都是女子。為何差別那麼大。天壤之別,中國成語真是博大精深,竟可以把時間一切形容的如此貼切。甚是奇妙。井薔見到市井中的一些女子,化豔妝,穿梭於流鶯舞會,與各色男人跳舞,輕易地把手交予對方,穿梭於各色的男人之間,如魚得水,依然不動聲色,照樣歌舞升平。這是望梅止渴的一種生活狀態,聰慧的女子從來不這樣,在她們心中,愛情一定要有,但不會比天大,愛情來的時候,知道自己和對方一定是明澄愉快,如癡如醉。彼此分手之後,幹脆利落,活的比以前更有姿態,依然相信愛情,相信優秀男子依然存在,還未婚,在茫茫人海中尋覓你,等你一眼認出他來。
任何時候,任何人問你,有過多少次戀愛,答案永遠是兩次,一次是他愛我,我不愛他。一次是我愛他,他不愛我。好的愛情永遠在下一次。
這是井薔一直相信的道理。
清荷的假期提前結束,她們得結束假期回家,清荷問她是否意猶未盡,井薔指著自己的腦子:我把這裏連帶你與父親的愛情一起裝進了這裏,永恒存在。清荷露出會心的微笑。她當初一意孤行堅持帶著井薔獨自生活,從來沒有想過自己會後悔,井薔是至渝留給她的至寶。極具聰慧。她帶給她的從不是負擔,而是生命中的溫暖和安慰。兩個惺惺相惜的女子在一起生活,哪有孤獨寂寞可言。
在飛機上,清荷在看工作上的資料,井薔拿出隨身攜帶的《枕草子》看了起來,這本書她一直隨身攜帶,旅途中,睡覺前,她都會拿出來看,突然旁邊走來一位男子撞了井薔一下,書從腿上順勢滑了下來,掉在地上,井薔和男子幾乎同時彎下腰來,兩人立刻撞在一起,男子拿起書遞給井薔:不好意思,恕我魯莽,打擾你看書。語氣裏盡是歉意,他不好意思的笑著指著井薔手中這本書:我也喜歡這本書,青少納言,盡是情真意切的女子。電光火石間,男子已經欠身離開。井薔微微怔住,他在某一個瞬間像極了父親。穿著白襯衣,卡其褲,身形極佳,至為重要的是他也有一雙會笑的眼睛。井薔想:是幻覺吧!這一路上身心疲憊,她寧願相信自己眼花。

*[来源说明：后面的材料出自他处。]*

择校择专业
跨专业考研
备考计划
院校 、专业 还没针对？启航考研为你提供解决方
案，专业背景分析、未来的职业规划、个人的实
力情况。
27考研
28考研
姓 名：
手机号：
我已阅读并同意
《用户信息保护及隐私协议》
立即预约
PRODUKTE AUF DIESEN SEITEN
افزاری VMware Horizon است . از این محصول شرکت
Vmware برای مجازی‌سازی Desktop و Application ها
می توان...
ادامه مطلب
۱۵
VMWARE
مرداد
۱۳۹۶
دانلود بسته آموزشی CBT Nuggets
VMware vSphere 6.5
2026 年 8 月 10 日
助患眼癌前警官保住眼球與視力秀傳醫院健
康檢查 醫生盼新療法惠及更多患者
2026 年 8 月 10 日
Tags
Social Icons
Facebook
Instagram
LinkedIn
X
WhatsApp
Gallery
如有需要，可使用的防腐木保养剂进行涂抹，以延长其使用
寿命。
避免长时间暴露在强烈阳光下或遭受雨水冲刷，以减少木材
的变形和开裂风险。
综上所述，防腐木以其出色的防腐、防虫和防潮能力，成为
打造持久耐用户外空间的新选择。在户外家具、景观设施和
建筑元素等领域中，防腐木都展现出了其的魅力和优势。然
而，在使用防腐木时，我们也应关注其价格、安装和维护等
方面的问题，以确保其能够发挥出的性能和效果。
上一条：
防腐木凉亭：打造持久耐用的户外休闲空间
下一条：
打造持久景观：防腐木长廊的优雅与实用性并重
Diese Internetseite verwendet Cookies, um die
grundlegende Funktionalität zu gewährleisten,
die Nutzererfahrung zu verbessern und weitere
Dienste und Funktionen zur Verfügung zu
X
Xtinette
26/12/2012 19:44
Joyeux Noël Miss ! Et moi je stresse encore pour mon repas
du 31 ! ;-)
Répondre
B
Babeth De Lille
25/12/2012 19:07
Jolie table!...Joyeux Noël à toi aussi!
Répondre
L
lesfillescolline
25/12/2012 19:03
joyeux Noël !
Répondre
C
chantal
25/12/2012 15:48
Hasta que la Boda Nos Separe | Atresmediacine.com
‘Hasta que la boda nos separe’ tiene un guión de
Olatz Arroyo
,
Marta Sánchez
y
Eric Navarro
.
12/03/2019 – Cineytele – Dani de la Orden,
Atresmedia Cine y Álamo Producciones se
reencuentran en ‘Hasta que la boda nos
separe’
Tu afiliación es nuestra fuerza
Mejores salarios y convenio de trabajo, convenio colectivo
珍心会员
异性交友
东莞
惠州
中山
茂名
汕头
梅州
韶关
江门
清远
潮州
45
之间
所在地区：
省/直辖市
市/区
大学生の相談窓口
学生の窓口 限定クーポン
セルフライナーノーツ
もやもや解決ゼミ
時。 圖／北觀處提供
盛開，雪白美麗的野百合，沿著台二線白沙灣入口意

井薔過完假期,和清荷告別,回到了校園,每天去圖書館找資料,準備答辯會,那天同她熟悉的一個講師談論學業,說著說著,話題轉移到了女子與愛情上,講師是個年輕的女子,在大學裏主教西方文學,特別活潑的一個女子,她不無惋惜的說,入學時,成績最好的,都是女孩子,畢業時,成績表上往前靠的,全是男生,女孩子都去談戀愛了,然後才華全毀。最蹊蹺的是,才女如果愛上才子,風格都會被他吞掉。
井薔說是的,女人和男人的心理結構不同,一旦戀愛,她的興奮灶會全部轉移到男人身上。圓滿的愛情,像甜品一樣會讓人慵懶和鬆弛,徹骨的情傷,則會讓女人元神盡喪,光華全失。
“多麼讓人惋惜啊!做女子多麼不易!”講師無限感慨。
“所以說男女平等在某個程度上說還沒有完全實現,現在這個社會,男女同工同酬,女子要拚命工作之餘,還得照顧好家庭生活,生養孩子,少女時的一場戀愛,有可能讓你信念全毀,多麼可怕。”井薔唏噓不已。

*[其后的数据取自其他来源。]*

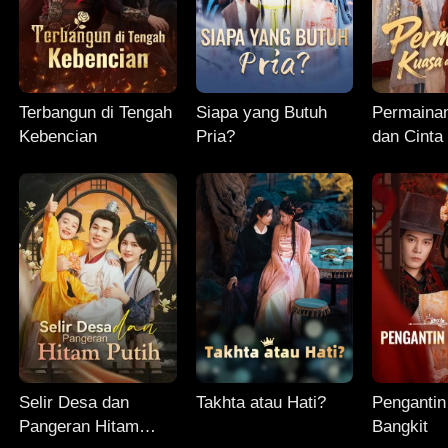
Terbangun di Tengah
Siapa yang Butuh
Permaina
Kebencian
Pria?
dan Cinta
Selir Desa dan
Takhta atau Hati?
Pengantin
Pangeran Hitam
Bangkit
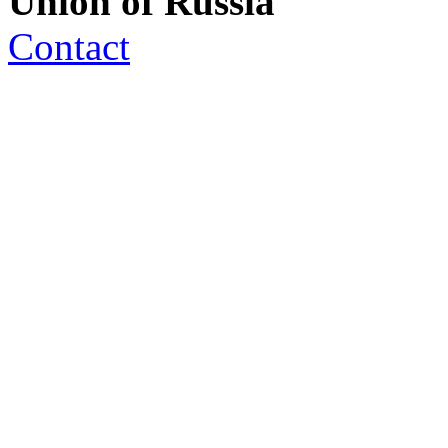
Union of Russia
Contact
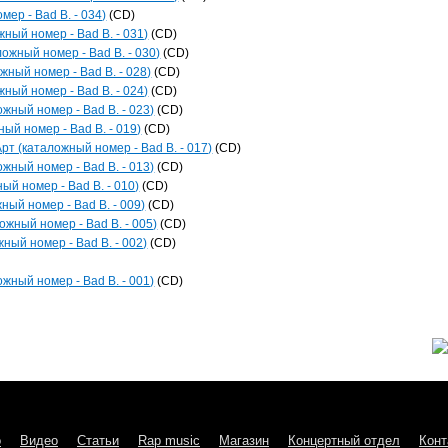
мер - Bad B. - 034)
(CD)
жный номер - Bad B. - 031)
(CD)
ожный номер - Bad B. - 030)
(CD)
жный номер - Bad B. - 028)
(CD)
жный номер - Bad B. - 024)
(CD)
ожный номер - Bad B. - 023)
(CD)
ый номер - Bad B. - 019)
(CD)
рт (каталожный номер - Bad B. - 017)
(CD)
ожный номер - Bad B. - 013)
(CD)
ый номер - Bad B. - 010)
(CD)
ный номер - Bad B. - 009)
(CD)
ожный номер - Bad B. - 005)
(CD)
ный номер - Bad B. - 002)
(CD)
ожный номер - Bad B. - 001)
(CD)
о
Видео
Статьи
Rap music
Магазин
Концертный отдел
Конт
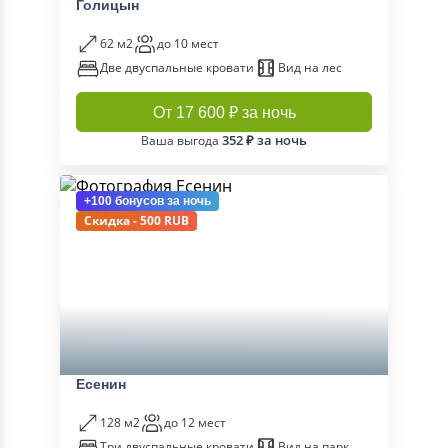
Голицын
62 м2
до 10 мест
Две двуспальные кровати
Вид на лес
От 17 600 ₽ за ночь
352 ₽ за ночь
Ваша выгода
+100 бонусов
за ночь
Скидка - 500 RUB
Есенин
128 м2
до 12 мест
Три двуспальные кровати
Вид на парк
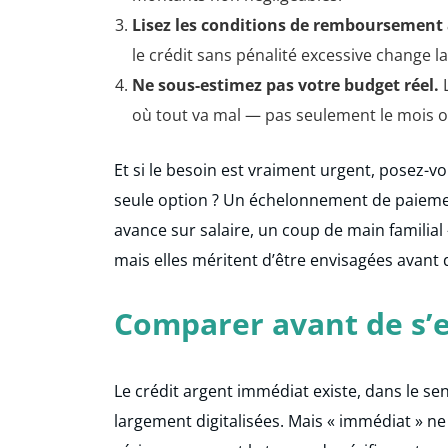
Lisez les conditions de remboursement 
le crédit sans pénalité excessive change l
Ne sous-estimez pas votre budget réel.
L
où tout va mal — pas seulement le mois o
Et si le besoin est vraiment urgent, posez-vo
seule option ? Un échelonnement de paiemen
avance sur salaire, un coup de main familial
mais elles méritent d’être envisagées avant 
Comparer avant de s’
Le crédit argent immédiat existe, dans le s
largement digitalisées. Mais « immédiat » ne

講師笑:“你這樣講的話,婚姻豈不是更為可怕,要與一個人生活長達幾十年,每天清晨醒來對著同一張麵孔,是你自己喜歡的,那自然是一種綿長的喜悅,如若不是,那豈不是一場噩夢。這樣的人生,不過也罷。”
“非也非也,丈夫是你自己挑的,一切經過刻意安排,故意避開熱戀,加入理智的成分,互相尊重,愛護,照顧,是一種非常理想的關係,明澄愉快。
那麼多的人,你為何一眼看中他,把他從茫茫人海中認出來,願意與他結婚生子,那是因為你心裏還是愛慕這個朝朝暮暮想與你一起白頭到老的男子,丈夫就是那個每天醒來握住你手,每天都能看見卻還能心跳不已的男子。”